A identificação do conceito de
consciência com a concepção monística da essência da manifestação é, novamente,
o que leva Schelling a estabelecer, no Sistema do Idealismo Transcendental,
uma oposição irredutível entre inteligência e ação, o que ele também chama
de “a Produção”; oposição cuja irredutibilidade se deve
precisamente ao entendimento da oposição como essência da manifestação e
da consciência. Para que tal oposição seja instituída e
salvaguardada, e com ela a existência consciente, a inteligência deve
se desligar e se separar de sua ação; o intervalo que aprofunda essa
oposição constitui o meio fenomenológico onde a ação pode surgir e
se estabelecer como algo consciente e objetivo. “A
inteligência”, diz Schelling, “deve ser totalmente desligada da
produção para que a consciência possa nascer”. E, também: “Enquanto
a inteligência não difere de sua ação, nenhuma consciência dela é
possível”.
Inteligência e ação
não constituem, aos olhos de Schelling, duas realidades diferentes e
originalmente separadas; elas não são mais do que uma e a mesma
coisa; a inteligência não se opõe à ação, mas à “sua ação”,
isto é, a si mesma como ativa; no entanto, precisamente essa separação de
si mesma é a condição da fenomenalidade: uma condição primitiva que
então faz a inteligência e a ação aparecerem como
dois termos aparentemente diferentes, e o faz para que a
consciência possa nascer. Inteligência não é, para dizer a verdade, senão
a consciência de ação, ou seja, na verdade a própria ação em
sua oposição fenomenal diante si. Já o pensamento de Böhme foi
inteiramente guiado pela ideia de uma oposição e uma diferenciação
interior à vida do absoluto e constitutiva desta vida na medida em que não
é precisamente mais do que uma promoção à luz da manifestação.
O “Schiedlichkeit” (a
Separabilidade) é a condição da consciência. O conceito
de consciência é pensado por Böhme em sua solidariedade com os conceitos de
alteridade, espelhamento e desdobramento, ou seja, em sua unidade com o processo ontológico
de divisão interna do ser. Essa divisão se apresenta como a
condição da visão com a qual se identifica o conhecimento, ou seja, a
consciência e a existência fenomênica. A interpretação do conceito de
consciência a partir do desdobramento pelo qual o ser se oferece como
espetáculo e assim pode ser percebido e conhecido, não se manifesta
apenas, sob a influência de Böhme , no Sistema do Idealismo Transcendental:
na verdade, domina toda obra posterior de Schelling e, acima de tudo,
sua filosofia posterior.
Os grandes fenômenos humanos
(por exemplo, o nascimento e desenvolvimento da mitologia) ou divinos
(por exemplo, a criação) são ali interpretados de fato em termos da
necessidade de um advento da consciência, um advento que sempre é
pensado, a partir do fenômeno central da alienação, como divisão e
separação. “Essa separação”, poderia dizer um comentarista, “essa Scheidung [divisão],
não seria a condição de todo conhecimento consciente?”.

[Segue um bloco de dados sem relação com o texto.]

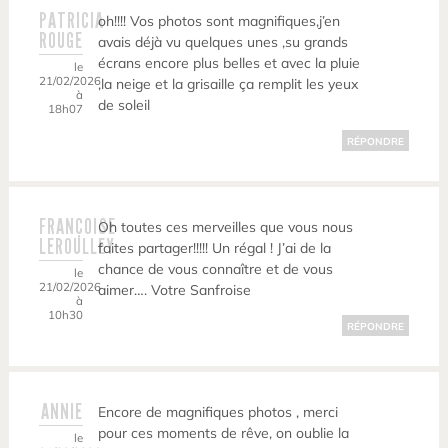
PATRICIA
oh!!!! Vos photos sont magnifiques,j’en
ROUGE
avais déjà vu quelques unes ,su grands
écrans encore plus belles et avec la pluie
le
21/02/2026
,la neige et la grisaille ça remplit les yeux
à
de soleil
18h07
RÉPONDRE
FRANÇOISE
Oh toutes ces merveilles que vous nous
LEROULLEY
faites partager!!!!! Un régal ! J’ai de la
chance de vous connaître et de vous
le
21/02/2026
aimer…. Votre Sanfroise
à
10h30
RÉPONDRE
ANNIE
Encore de magnifiques photos , merci
pour ces moments de rêve, on oublie la
le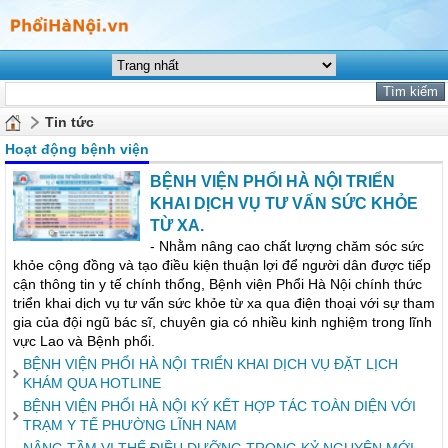
Tin tức
Hoạt động bệnh viện
BỆNH VIỆN PHỔI HÀ NỘI TRIỂN
KHAI DỊCH VỤ TƯ VẤN SỨC KHỎE
TỪ XA.
- Nhằm nâng cao chất lượng chăm sóc sức
khỏe cộng đồng và tạo điều kiện thuận lợi để người dân được tiếp
cận thông tin y tế chính thống, Bệnh viện Phổi Hà Nội chính thức
triển khai dịch vụ tư vấn sức khỏe từ xa qua điện thoại với sự tham
gia của đội ngũ bác sĩ, chuyên gia có nhiều kinh nghiệm trong lĩnh
vực Lao và Bệnh phổi.
BỆNH VIỆN PHỔI HÀ NỘI TRIỂN KHAI DỊCH VỤ ĐẶT LỊCH
KHÁM QUA HOTLINE
BỆNH VIỆN PHỔI HÀ NỘI KÝ KẾT HỢP TÁC TOÀN DIỆN VỚI
TRẠM Y TẾ PHƯỜNG LĨNH NAM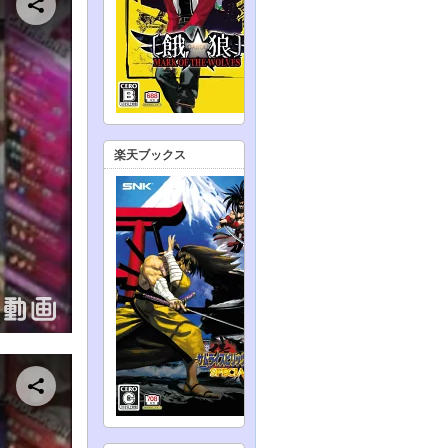
楽天ブックス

No entanto, a interpretação da essência
da consciência a partir de uma concepção monística do modo de manifestação
da realidade está muito longe de ser apresentada apenas dentro de uma
determinada corrente de pensamento filosófico. Não apenas nos pós- kantianos ,
e especialmente em Hegel, a consciência em seu conceito é
identificada com o fenômeno ontológico da alienação do ser e sua oposição
a si mesmo: esta concepção de fato domina toda a filosofia da
consciência , e ela encontra sua ilustração, bem como sua formulação
mais geral, na compreensão da essência da consciência como “representação”.
A representação designa um modo
de presença. Representar significa estar presente. A
representação é sempre a representação de algo; implica algo
representado que tem justamente a missão de tornar-se presente. Portanto,
é conveniente distinguir a representação entendida como um ato de estar
presente e, por outro lado, a realidade que a presença atinge nesse ato,
ou seja, o representado como tal. O que é representado é algo
ôntico; já a representação, que significa presença como tal,
refere-se antes a um processo ontológico. O processo em que se baseia
a representação, na medida em que designa a essência da presença, é o processo
ontológico de alienação. A representação é uma apresentação que
implica uma duplicação. Essa duplicação encontra seu fundamento na
duplicação oposta, pela qual o ser se separa de si mesmo para se perceber
e, precisamente, para se “representar”.
A presença que emerge nesse
desdobramento oposto é a “existência” de Fichte, que, por isso, é
entendida como representação. “A existência”, disse Fichte, “deve por
seu próprio ser contra outra existência absoluta; o que fornece
precisamente o caráter de uma simples imagem, representação ou
consciência de ser”. “A existência do ser”, diz também Fichte, “é a
consciência ou representação do ser”. A assimilação da consciência à
representação não é acidental: ela se baseia na comunidade de essência que
se manifesta por trás dos conceitos de “consciência” e “representação”
a partir do momento em que queremos apreendê-los em seu significado
ontológico.
A vontade de captar a essência da
consciência leva ao pensamento antes do processo ontológico que dá a essa
essência sua própria estrutura, e precisamente quando
sua essência é entendida a partir disso é que a consciência é
pensada como representação. Portanto, a representação não designa de forma
alguma um modo particular de vida da consciência, como se houvesse para
ela, como uma oportunidade que lhe é oferecida, uma vida
representativa com outras formas e outros modos possíveis - por exemplo de
existência, junto com uma vida sensível, conceitual ou afetiva. A
essência da consciência é o que deve ser entendido em sua própria estrutura
eidética e, como tal, universal à luz do conceito de “representação”. É
por isso que Heidegger pôde dizer que “a representação (Vor-stellen)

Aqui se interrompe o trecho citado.